#### Exercise goal:
Copy out exactly the stretch of the listing below that begins at the line containing "7. 14.15-15.00" and ends at the line containing "Серпень 2026", and copy nothing outside it.

#### Input data:
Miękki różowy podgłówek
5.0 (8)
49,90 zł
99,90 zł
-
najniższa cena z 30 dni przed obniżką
--
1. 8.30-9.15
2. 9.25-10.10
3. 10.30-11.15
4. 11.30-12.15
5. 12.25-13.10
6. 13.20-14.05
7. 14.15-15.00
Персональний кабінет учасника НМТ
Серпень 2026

#### Response area:
7. 14.15-15.00
Персональний кабінет учасника НМТ
Серпень 2026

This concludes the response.